Our sentence organizer: 
 {'Global pollution refers to the presence of harmful substances in the environment that cause negative impacts on human health and the ecosystem.': 0, 'It affects both the natural and built environment, and can be caused by various human activities such as industrialization, transportation, and agriculture.': 1, 'There are several forms of pollution that exist, including air, water, soil, and noise pollution.': 2, 'Air pollution is caused by emissions from factories, power plants, and vehicles.': 3, 'It results in the release of harmful chemicals such as sulfur dioxide, nitrogen oxides, and particulate matter into the air, which can cause respiratory problems, cardiovascular disease, and other health issues.': 4, 'Water pollution occurs when chemicals and waste products are released into bodies of water, causing harm to aquatic life and threatening human health.': 5, 'Sources of water pollution include industrial effluent, agricultural runoff, and sewage.': 6,

**Creating TF-IDF model**

In [None]:
tf_idf_vectorizer = TfidfVectorizer(min_df=2,  max_features=None, 
                                    strip_accents='unicode', 
                                    analyzer='word',
                                    token_pattern=r'\w{1,}',
                                    ngram_range=(1, 3), 
                                    use_idf=1,smooth_idf=1,
                                    sublinear_tf=1,
                                    stop_words = 'english')

In [None]:
tf_idf_vectorizer.fit(sentences)



In [None]:
sentence_vectors = tf_idf_vectorizer.transform(sentences)

In [None]:
# Getting sentence scores for each sentences
sentence_scores = np.array(sentence_vectors.sum(axis=1)).ravel()

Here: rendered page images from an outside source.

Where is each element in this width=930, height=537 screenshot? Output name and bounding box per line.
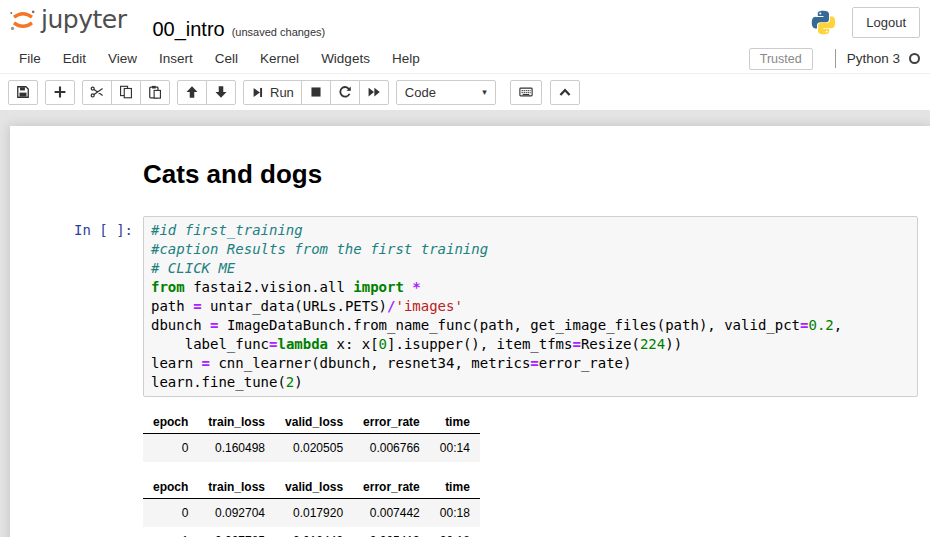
restart-run-all-button[interactable] [359, 80, 389, 105]
notebook-container: Cats and dogs In [ ]: #id first_training… [10, 126, 930, 537]
code-line: learn = cnn_learner(dbunch, resnet34, me… [151, 354, 910, 373]
column-header-time: time [430, 476, 480, 499]
menu-file[interactable]: File [8, 46, 52, 71]
training-results-table-2: epochtrain_lossvalid_losserror_ratetime0… [143, 476, 480, 537]
menu-edit[interactable]: Edit [52, 46, 97, 71]
logout-button[interactable]: Logout [852, 7, 920, 38]
column-header-train_loss: train_loss [198, 411, 275, 434]
column-header-error_rate: error_rate [353, 476, 430, 499]
column-header-train_loss: train_loss [198, 476, 275, 499]
cell-value: 0.020505 [275, 433, 353, 462]
code-cell[interactable]: In [ ]: #id first_training#caption Resul… [10, 216, 930, 397]
toolbar-button-group: Run [243, 80, 389, 105]
cell-value: 0.017920 [275, 498, 353, 527]
table-row: 00.0927040.0179200.00744200:18 [143, 498, 480, 527]
cell-value: 0 [143, 498, 198, 527]
jupyter-logo-text: jupyter [41, 5, 126, 34]
interrupt-kernel-button[interactable] [301, 80, 331, 105]
output-area: epochtrain_lossvalid_losserror_ratetime0… [10, 411, 930, 537]
jupyter-notebook-app: jupyter 00_intro (unsaved changes) Logou… [0, 0, 930, 537]
menu-widgets[interactable]: Widgets [310, 46, 381, 71]
arrow-up-icon [185, 85, 199, 99]
cut-cells-button[interactable] [82, 80, 112, 105]
column-header-valid_loss: valid_loss [275, 476, 353, 499]
code-editor[interactable]: #id first_training#caption Results from … [143, 216, 918, 397]
python-logo-icon [811, 10, 836, 35]
move-cell-down-button[interactable] [206, 80, 236, 105]
code-line: path = untar_data(URLs.PETS)/'images' [151, 297, 910, 316]
toolbar-button-group [8, 80, 38, 105]
cell-value: 0.012449 [275, 527, 353, 537]
keyboard-icon [518, 85, 534, 99]
code-line: learn.fine_tune(2) [151, 373, 910, 392]
toolbar: Run Code ▾ [0, 74, 930, 110]
table-row: 00.1604980.0205050.00676600:14 [143, 433, 480, 462]
notebook-title[interactable]: 00_intro [152, 18, 224, 41]
kernel-indicator-name: Python 3 [847, 51, 900, 66]
jupyter-logo[interactable]: jupyter [8, 4, 126, 36]
code-line: #caption Results from the first training [151, 240, 910, 259]
cell-value: 0.160498 [198, 433, 275, 462]
column-header-error_rate: error_rate [353, 411, 430, 434]
column-header-epoch: epoch [143, 411, 198, 434]
command-palette-button[interactable] [510, 80, 542, 105]
cell-value: 0.005413 [353, 527, 430, 537]
copy-cells-button[interactable] [111, 80, 141, 105]
step-forward-icon [251, 86, 264, 99]
output-row: epochtrain_lossvalid_losserror_ratetime0… [10, 411, 930, 462]
menubar-items: FileEditViewInsertCellKernelWidgetsHelp [8, 46, 431, 71]
table-row: 10.0277850.0124490.00541300:18 [143, 527, 480, 537]
arrow-down-icon [214, 85, 228, 99]
table-header-row: epochtrain_lossvalid_losserror_ratetime [143, 411, 480, 434]
cell-value: 00:18 [430, 527, 480, 537]
markdown-prompt-spacer [10, 156, 143, 162]
cell-value: 00:18 [430, 498, 480, 527]
cell-value: 0.006766 [353, 433, 430, 462]
markdown-heading: Cats and dogs [143, 160, 322, 190]
markdown-cell[interactable]: Cats and dogs [10, 156, 930, 216]
refresh-icon [338, 85, 352, 99]
save-checkpoint-button[interactable] [8, 80, 38, 105]
menu-cell[interactable]: Cell [204, 46, 249, 71]
menu-insert[interactable]: Insert [148, 46, 204, 71]
run-cell-button[interactable]: Run [243, 80, 302, 105]
caret-down-icon: ▾ [482, 87, 487, 97]
code-line: # CLICK ME [151, 259, 910, 278]
copy-icon [119, 85, 133, 99]
code-line: dbunch = ImageDataBunch.from_name_func(p… [151, 316, 910, 335]
output-row: epochtrain_lossvalid_losserror_ratetime0… [10, 476, 930, 537]
kernel-idle-icon [909, 53, 920, 64]
cell-value: 0 [143, 433, 198, 462]
restart-kernel-button[interactable] [330, 80, 360, 105]
trusted-badge[interactable]: Trusted [749, 48, 813, 70]
output-prompt-spacer [10, 476, 143, 482]
cell-value: 0.027785 [198, 527, 275, 537]
input-prompt: In [ ]: [10, 216, 143, 238]
menu-kernel[interactable]: Kernel [249, 46, 310, 71]
menu-view[interactable]: View [97, 46, 148, 71]
fast-forward-icon [367, 85, 381, 99]
column-header-time: time [430, 411, 480, 434]
menubar-divider [835, 49, 836, 68]
stop-icon [309, 85, 323, 99]
jupyter-logo-icon [8, 4, 38, 36]
output-prompt-spacer [10, 411, 143, 417]
table-header-row: epochtrain_lossvalid_losserror_ratetime [143, 476, 480, 499]
cell-value: 0.007442 [353, 498, 430, 527]
cell-value: 0.092704 [198, 498, 275, 527]
code-line: #id first_training [151, 221, 910, 240]
cell-type-select[interactable]: Code ▾ [396, 80, 496, 105]
checkpoint-status: (unsaved changes) [232, 26, 326, 38]
move-cell-up-button[interactable] [177, 80, 207, 105]
insert-cell-below-button[interactable] [45, 80, 75, 105]
toolbar-button-group [45, 80, 75, 105]
app-header: jupyter 00_intro (unsaved changes) Logou… [0, 0, 930, 44]
paste-cells-button[interactable] [140, 80, 170, 105]
toolbar-button-group [82, 80, 170, 105]
plus-icon [53, 85, 67, 99]
menu-help[interactable]: Help [381, 46, 431, 71]
collapse-toolbar-button[interactable] [550, 80, 580, 105]
column-header-valid_loss: valid_loss [275, 411, 353, 434]
scissors-icon [90, 85, 104, 99]
code-line: from fastai2.vision.all import * [151, 278, 910, 297]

print(len(sentences) == len(sentence_scores))

True


In [None]:
# Getting top-n sentences
N = 5
top_n_sentences = [sentences[ind] for ind in np.argsort(sentence_scores, axis=0)[::-1][:N]]

In [None]:
mapped_top_n_sentences = [(sentence,sentence_organizer[sentence]) for sentence in top_n_sentences]
print("Our top_n_sentence with their index: \n")
for element in mapped_top_n_sentences:
    print(element)

# Ordering our top-n sentences in their original ordering
mapped_top_n_sentences = sorted(mapped_top_n_sentences, key = lambda x: x[1])
ordered_scored_sentences = [element[0] for element in mapped_top_n_sentences]

# Our final summary
summary = " ".join(ordered_scored_sentences)

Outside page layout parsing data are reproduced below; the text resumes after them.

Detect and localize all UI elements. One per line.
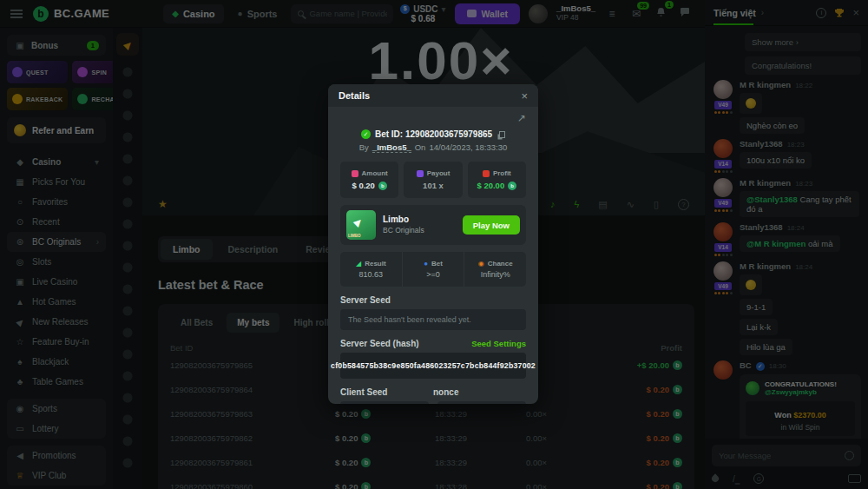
share-icon[interactable]: ↗	[517, 112, 526, 126]
seed-settings-link[interactable]: Seed Settings	[471, 339, 526, 348]
copy-icon[interactable]	[499, 131, 505, 138]
limbo-thumbnail[interactable]: ▶ LIMBO	[346, 210, 376, 240]
outcome-box: ◢Result 810.63 ●Bet >=0 ◉Chance Infinity…	[340, 252, 526, 287]
coin-icon: b	[378, 182, 387, 190]
outcome-result: ◢Result 810.63	[340, 252, 402, 287]
close-icon[interactable]: ×	[521, 89, 528, 102]
bet-id-row: ✓ Bet ID: 129082003675979865	[340, 129, 526, 139]
stat-amount: Amount $ 0.20b	[340, 162, 398, 198]
chance-icon: ◉	[478, 260, 484, 268]
play-now-button[interactable]: Play Now	[463, 215, 520, 235]
modal-header: Details ×	[328, 84, 538, 107]
game-provider: BC Originals	[383, 226, 456, 236]
server-seed-hash-value[interactable]: cf0b584575b38c9e850fa486023257c7bcb844f9…	[340, 353, 526, 379]
bet-value: >=0	[426, 270, 440, 279]
modal-body: ↗ ✓ Bet ID: 129082003675979865 By _ImBos…	[328, 107, 538, 404]
nonce-input[interactable]	[437, 401, 526, 404]
game-card: ▶ LIMBO Limbo BC Originals Play Now	[340, 205, 526, 245]
server-seed-label: Server Seed	[340, 295, 526, 305]
result-value: 810.63	[359, 270, 384, 279]
server-seed-hash-label: Server Seed (hash)	[340, 339, 471, 348]
bet-stats: Amount $ 0.20b Payout 101 x Profit $ 20.…	[340, 162, 526, 198]
bet-target-icon: ●	[424, 260, 428, 268]
stat-payout: Payout 101 x	[404, 162, 462, 198]
chance-value: Infinity%	[481, 270, 510, 279]
game-name: Limbo	[383, 214, 456, 226]
rocket-icon: ▶	[352, 215, 365, 228]
amount-icon	[352, 170, 358, 177]
payout-icon	[417, 170, 424, 177]
stat-profit: Profit $ 20.00b	[468, 162, 526, 198]
outcome-chance: ◉Chance Infinity%	[464, 252, 526, 287]
server-seed-value: The Seed hasn't been revealed yet.	[340, 309, 526, 330]
result-chart-icon: ◢	[356, 260, 361, 268]
modal-title: Details	[339, 90, 521, 101]
verified-shield-icon: ✓	[361, 129, 371, 139]
profit-icon	[483, 170, 490, 177]
coin-icon: b	[508, 182, 516, 190]
bet-details-modal: Details × ↗ ✓ Bet ID: 129082003675979865…	[328, 84, 538, 404]
nonce-label: nonce	[433, 387, 526, 397]
client-seed-input[interactable]	[340, 401, 429, 404]
bet-id-value: 129082003675979865	[405, 129, 492, 139]
client-seed-label: Client Seed	[340, 387, 433, 397]
player-link[interactable]: _ImBos5_	[372, 142, 411, 153]
bet-author-row: By _ImBos5_ On 14/04/2023, 18:33:30	[340, 142, 526, 153]
bet-datetime: 14/04/2023, 18:33:30	[429, 142, 507, 152]
outcome-bet: ●Bet >=0	[402, 252, 464, 287]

Our top_n_sentence with their index: 

('Water pollution occurs when chemicals and waste products are released into bodies of water, causing harm to aquatic life and threatening human health.', 5)
('Soil pollution is caused by the accumulation of hazardous chemicals and waste products in the ground, which can result in the contamination of crops and other food sources.', 7)
('Noise pollution is caused by excessive noise from various sources, including transportation, construction, and industrial activities.', 8)
('Global pollution refers to the presence of harmful substances in the environment that cause negative impacts on human health and the ecosystem.', 0)
('It affects both the natural and built environment, and can be caused by various human activities such as industrialization, transportation, and agriculture.', 1)


In [None]:
print("Summary: \n", summary)

Summary: 
 Global pollution refers to the presence of harmful substances in the environment that cause negative impacts on human health and the ecosystem. It affects both the natural and built environment, and can be caused by various human activities such as industrialization, transportation, and agriculture. Water pollution occurs when chemicals and waste products are released into bodies of water, causing harm to aquatic life and threatening human health. Soil pollution is caused by the accumulation of hazardous chemicals and waste products in the ground, which can result in the contamination of crops and other food sources. Noise pollution is caused by excessive noise from various sources, including transportation, construction, and industrial activities.